When a young woman taking photos of a military group in the Soviet republic of Muldonia is kidnapped, the team decide to go in and rescue her. But the military group holding this woman aren’t push overs – two British SAS soldiers were sent into the country and have since gone missing and are presumed dead. So with great care, Don takes his team in and begins to plan their extraction.
During one of their operations, they find themselves being followed by a strange man on a motorcycle, who eventually saves a few of them in a fire fight. This man is one of the missing British SAS agents named Talbot (Scott Adkins).
From there Talbot eventually joins up with the US Special Forces Unit and they work together to free the young woman from the corrupt military group.
The Usual ‘Personal Vendetta’ Theme applies.
One thing we learn early in the film is that Major Don has encountered this group before. The current leader of the military once lead a group of men who killed off his entire unit, and took him hostage. Having escaped and forming a new team in recent years, one of his men is worried about him making this a personal mission. To which Don proclaims ‘he is a professional’.

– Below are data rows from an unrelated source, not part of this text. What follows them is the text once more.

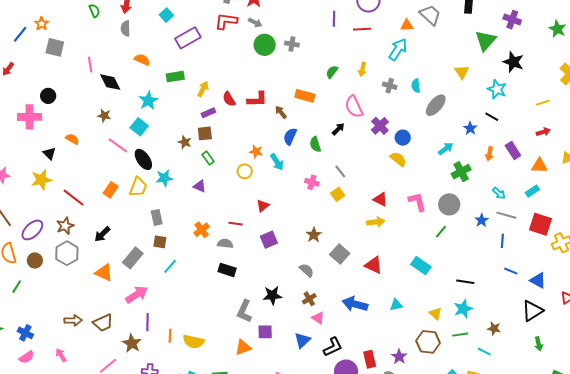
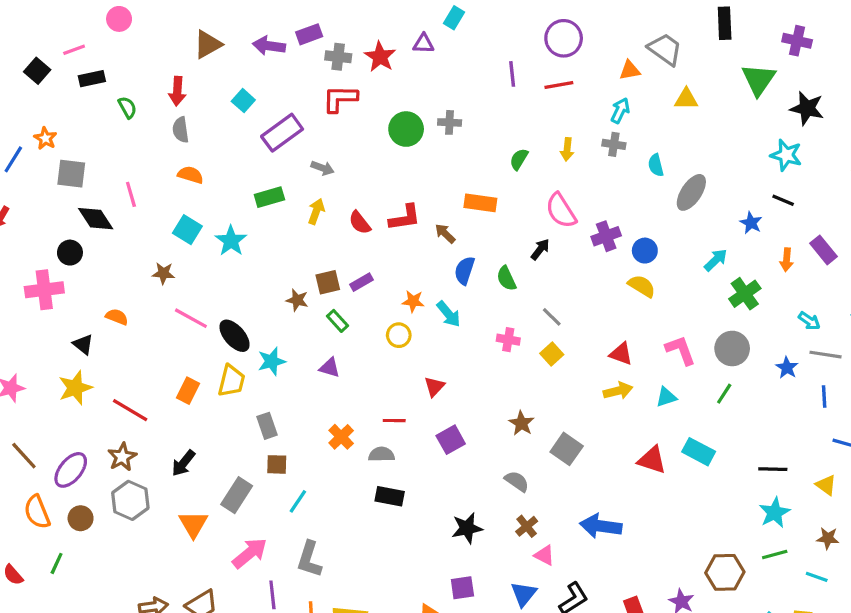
gray arrow: (255, 23) -> (322, 168), moved
cyan arrow: (398, 49) -> (620, 111), size x0.7
orange semicircle: (142, 60) -> (190, 175), moved
yellow triangle: (462, 72) -> (686, 99), moved, turned -49
black diamond: (110, 82) -> (96, 219), moved
gray cross: (390, 86) -> (614, 144), moved
purple rectangle: (208, 113) -> (362, 282), moved
purple cross: (380, 126) -> (606, 236), turned 30
cyan square: (139, 127) -> (187, 230), moved
red triangle: (374, 265) -> (652, 460), moved
orange triangle: (104, 273) -> (193, 524), turned 42
cyan triangle: (396, 305) -> (666, 397), moved
gray L-shape: (244, 311) -> (309, 559), moved
yellow triangle: (435, 314) -> (826, 485), moved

Strangely enough Scott Adkins’ character Talbot is there for personal reasons in exact contrast to Don, trying to get revenge for his fellow SAS man who was killed – who left behind a wife and child.
After most of Don’s unit is killed yet again, history seems to repeat itself as Don starts to take things more personally.
This whole theme seems pretty coincidental, and while adding a a more personal touch to the story it also brings a ‘staged’ sense to it. Everything lines up just so perfectly that it’s a little hard to believe.
The first Isaac Florentine & Scott Adkins film
While Scott Adkins isn’t the main character of this film, he’s certainly not far. Among all of the characters in this film his (Talbot) seems to be the most competent, saving Don’s Unit twice and being responsible for blowing the ‘bad guy base’ sky high when they rescue the woman.
Naturally his action scenes really stand out and really have that Florentine/Adkins feel to them. While all of the characters display a decent level of martial arts technique in their quick flashes of hand to hand combat, Scott’s final fight with one of the military group is the real gem in this movie – it really pulls up the overall score of the film.
A long but highly acrobatic fight displaying many well choreographed techniques really marks Scott’s name on this film.
This movie was very low budget (at $2.5 million) and was straight to video so you can’t expect a hell of a lot – but they did well with what they had. With the basic and transparent nature of the story, this movie relies heavily on the action through gun fights and hand to hand combat sequences.
The martial arts are not bad being an Isaac Florentine film, but is still in the early days compared to his more recent martial arts masterpieces.
Overall I’d say the action is not bad, but not great. But if you’re a fan of Scott Adkins you’ll want to see the final fight scene. So check it out if you’re keen!